PORT MORESBY - The Papua New Guinea government has tried to bury and forget the SABL land grab scandal in which more than five million hectares of land has been stolen from rural communities.
The government is using a well-tested formula that is employed almost every time a new corruption scandal is exposed.
First, there is a long-drawn out official inquiry that is then delayed by funding and other logistical problems.
There is subsequently a further deferral before the inquiry findings are tabled in parliament.
Next, a public promise of action is made and it is announced that a committee will be established to implement the inquiry findings.
And then nothing. No resignations, no prosecutions, no corrective action, no compensation. Stone cold silence.
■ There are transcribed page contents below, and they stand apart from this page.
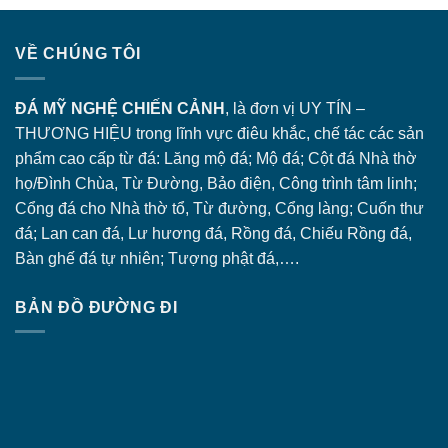
VỀ CHÚNG TÔI
ĐÁ MỸ NGHỆ CHIẾN CẢNH
, là đơn vị UY TÍN –
THƯƠNG HIỆU trong lĩnh vực điêu khắc, chế tác các sản
phẩm cao cấp từ đá: Lăng
mộ đá
; Mộ đá; Cột đá Nhà thờ
họ/Đình Chùa, Từ Đường, Bảo điện, Công trình tâm linh;
Cổng đá
cho Nhà thờ tổ, Từ đường, Cổng làng; Cuốn thư
đá; Lan can đá, Lư hương đá, Rồng đá, Chiếu Rồng đá,
Bàn ghế đá tự nhiên; Tượng phật đá,….
BẢN ĐỒ ĐƯỜNG ĐI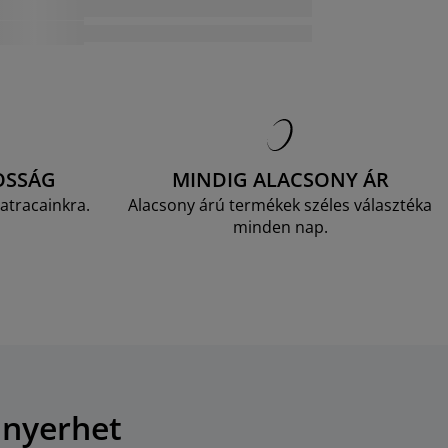
OSSÁG
MINDIG ALACSONY ÁR
atracainkra.
Alacsony árú termékek széles választéka
minden nap.
 nyerhet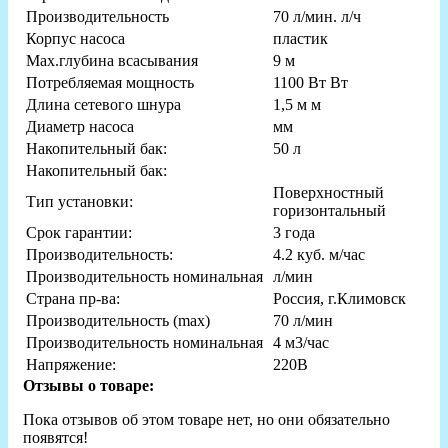
Производительность
70 л/мин. л/ч
Корпус насоса
пластик
Мах.глубина всасывания
9 м
Потребляемая мощность
1100 Вт Вт
Длина сетевого шнура
1,5 м м
Диаметр насоса
мм
Накопительный бак:
50 л
Накопительный бак:
Поверхностный
Тип установки:
горизонтальный
Срок гарантии:
3 года
Производительность:
4.2 куб. м/час
Производительность номинальная
л/мин
Страна пр-ва:
Россия, г.Климовск
Производительность (max)
70 л/мин
Производительность номинальная
4 м3/час
Напряжение:
220В
Отзывы о товаре:
Пока отзывов об этом товаре нет, но они обязательно
появятся!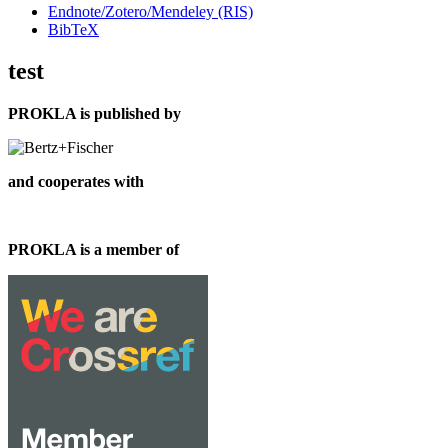
Endnote/Zotero/Mendeley (RIS)
BibTeX
test
PROKLA is published by
and cooperates with
PROKLA is a member of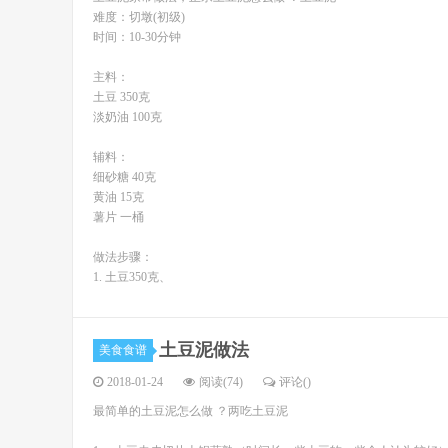
难度：切墩(初级)
时间：10-30分钟
主料：
土豆 350克
淡奶油 100克
辅料：
细砂糖 40克
黄油 15克
薯片 一桶
做法步骤：
1. 土豆350克、
土豆泥做法
美食食谱
2018-01-24
阅读(74)
评论(
)
最简单的土豆泥怎么做 ？两吃土豆泥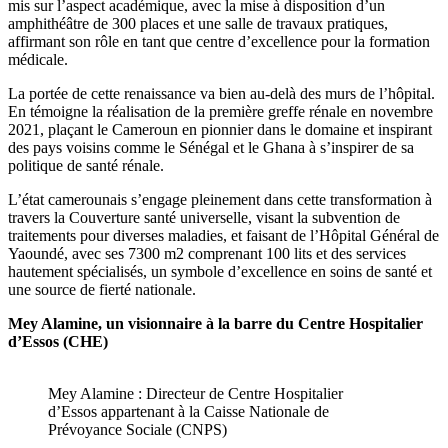
mis sur l’aspect académique, avec la mise à disposition d’un
amphithéâtre de 300 places et une salle de travaux pratiques,
affirmant son rôle en tant que centre d’excellence pour la formation
médicale.
La portée de cette renaissance va bien au-delà des murs de l’hôpital.
En témoigne la réalisation de la première greffe rénale en novembre
2021, plaçant le Cameroun en pionnier dans le domaine et inspirant
des pays voisins comme le Sénégal et le Ghana à s’inspirer de sa
politique de santé rénale.
L’état camerounais s’engage pleinement dans cette transformation à
travers la Couverture santé universelle, visant la subvention de
traitements pour diverses maladies, et faisant de l’Hôpital Général de
Yaoundé, avec ses 7300 m2 comprenant 100 lits et des services
hautement spécialisés, un symbole d’excellence en soins de santé et
une source de fierté nationale.
Mey Alamine, un visionnaire à la barre du Centre Hospitalier
d’Essos (CHE)
Mey Alamine : Directeur de Centre Hospitalier
d’Essos appartenant à la Caisse Nationale de
Prévoyance Sociale (CNPS)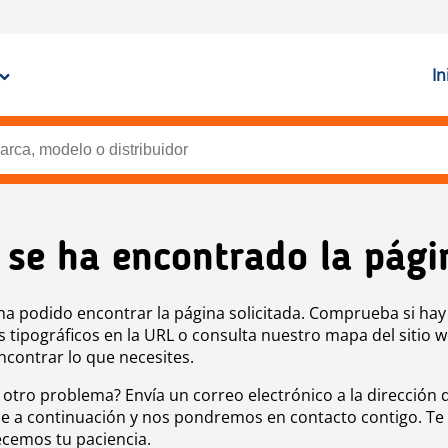
In
 se ha encontrado la pági
ha podido encontrar la página solicitada. Comprueba si hay
s tipográficos en la URL o consulta nuestro mapa del sitio 
ncontrar lo que necesites.
 otro problema? Envía un correo electrónico a la dirección 
e a continuación y nos pondremos en contacto contigo. Te
cemos tu paciencia.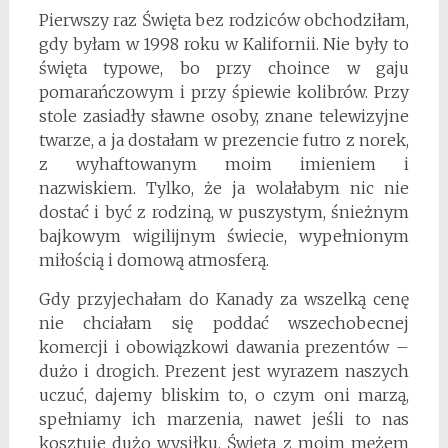
Pierwszy raz Święta bez rodziców obchodziłam,
gdy byłam w 1998 roku w Kalifornii. Nie były to
święta typowe, bo przy choince w gaju
pomarańczowym i przy śpiewie kolibrów. Przy
stole zasiadły sławne osoby, znane telewizyjne
twarze, a ja dostałam w prezencie futro z norek,
z wyhaftowanym moim imieniem i
nazwiskiem. Tylko, że ja wolałabym nic nie
dostać i być z rodziną, w puszystym, śnieżnym
bajkowym wigilijnym świecie, wypełnionym
miłością i domową atmosferą.
Gdy przyjechałam do Kanady za wszelką cenę
nie chciałam się poddać wszechobecnej
komercji i obowiązkowi dawania prezentów –
dużo i drogich. Prezent jest wyrazem naszych
uczuć, dajemy bliskim to, o czym oni marzą,
spełniamy ich marzenia, nawet jeśli to nas
kosztuje dużo wysiłku. Święta z moim mężem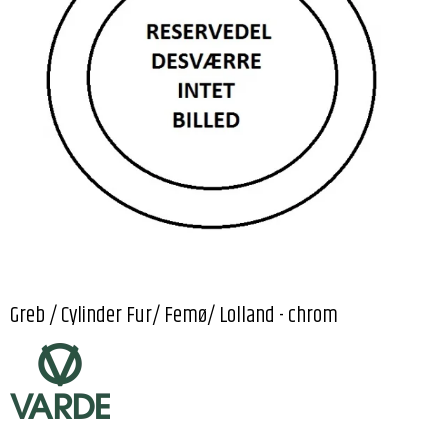
Greb / Cylinder Fur/ Femø/ Lolland - chrom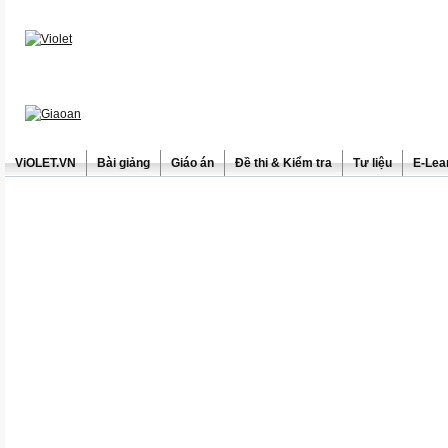
ViOLET.VN
Bài giảng
Giáo án
Đề thi & Kiểm tra
Tư liệu
E-Lea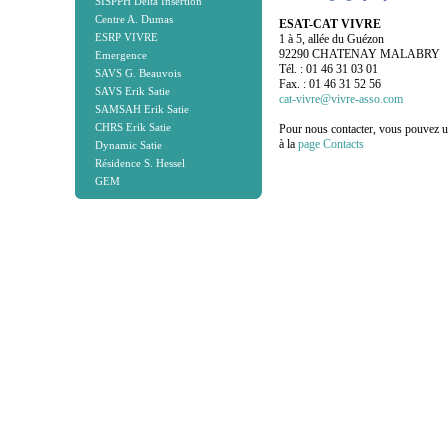
SISPPH Delta Insertion
Centre A. Dumas
ESAT-CAT VIVRE
ESRP VIVRE
1 à 5, allée du Guézon
92290 CHATENAY MALABRY
Emergence
Tél. : 01 46 31 03 01
SAVS G. Beauvois
Fax. : 01 46 31 52 56
SAVS Erik Satie
cat-vivre@vivre-asso.com
SAMSAH Erik Satie
CHRS Erik Satie
Pour nous contacter, vous pouvez uti
à la
page Contacts
Dynamic Satie
Résidence S. Hessel
GEM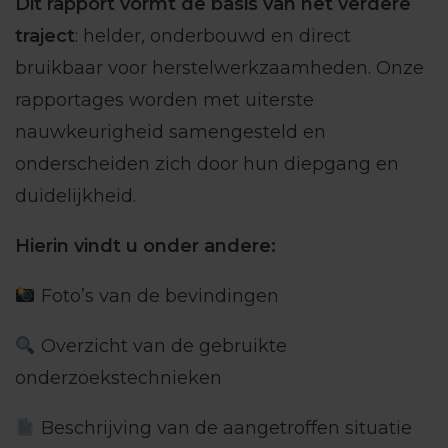
Dit rapport vormt de
basis van het verdere
traject
: helder, onderbouwd en direct
bruikbaar voor herstelwerkzaamheden. Onze
rapportages worden met uiterste
nauwkeurigheid samengesteld en
onderscheiden zich door hun diepgang en
duidelijkheid.
Hierin vindt u onder andere:
Foto’s van de bevindingen
Overzicht van de gebruikte
onderzoekstechnieken
Beschrijving van de aangetroffen situatie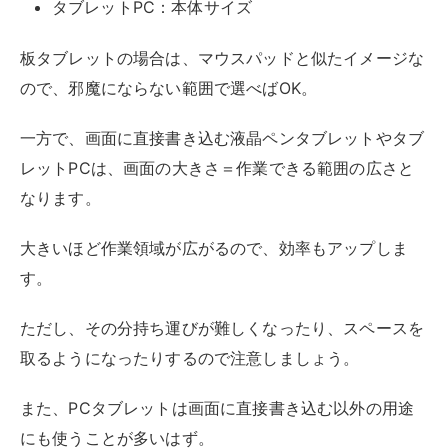
ペンタブ自体の対応デバイスはあらかじめ確認しておく
ようにしましょう。
ペンタブを動作させるのに必要なドライバが、
WindowsやMacなどの自身の持っているパソコンのOS
に対応しているかどうかは要確認です。
基本的に製品のホームページなどに記載しているので、
購入前に確認するようにしてください。
また、ペンタブの中にはパソコンだけでなくスマホにも
対応している製品があります。
スマホに対応していれば外出先での作業も捗るので、外
で作業する機会の多い方にはおすすめです。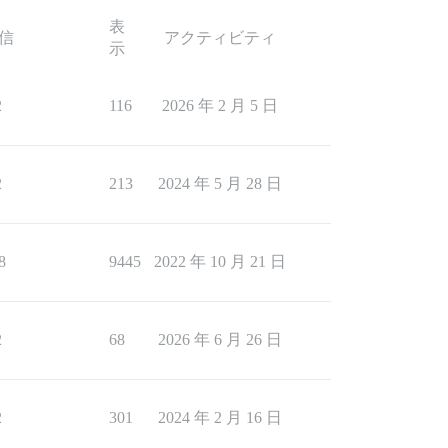
表
信
アクティビティ
示
2
116
2026 年 2 月 5 日
2
213
2024 年 5 月 28 日
8
9445
2022 年 10 月 21 日
2
68
2026 年 6 月 26 日
2
301
2024 年 2 月 16 日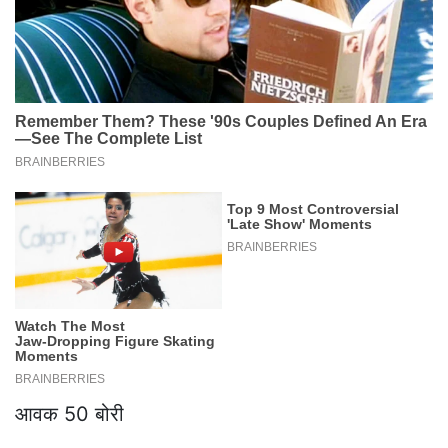
आवक 50 बोरी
In the case of the SABL land grab, the official commission of inquiry took more than two-years to complete its investigations (March 2011 - June 2013) and, due to political interference and funding problems, reported on only 42 of the75 leases investigated.
The prime minister then instituted a further three months delay before presenting the 42 commission reports to parliament in September 2013.
Since then, a number of different committees have been announced to supposedly implement the findings, which included recommendations for criminal prosecution of public servants involved in the most egregious and fraudulent leases.
In November 2013, the prime minister announced a ministerial committee comprising forestry, lands and agriculture personnel to review the findings. Nothing was ever heard from this committee.
In May 2015, the chief secretary announced an ‘independent Task Force’ to speed the implementation of the recommendations and hasten the cancellation of the leases. Nothing was ever heard from that task force.
Then, in August 2017, new lands minister Justin Tkatchenko announced a further committee to review all SABL leases and cancel those found to be unlawful.
That committee was supposed to meet weekly to ensure all leases were reviewed before the end of 2017. The goal was never met.
So it is now more than seven years since the commission of inquiry was announced and, during all that time, a derisory four leases have been voluntarily surrendered, one has been cancelled by the government and five revoked by the courts.
Most landowners affected by the SABL land grab still wait for their land to be returned while the forest authority is still issuing logging licences in affected areas.
No public servants have been disciplined or dismissed and the companies involved have not been sanctioned.
The government has done its very best to bury and forget the SABL scandal.
Its procrastination has largely succeeded. But the people whose land has been effectively stolen have never forgotten.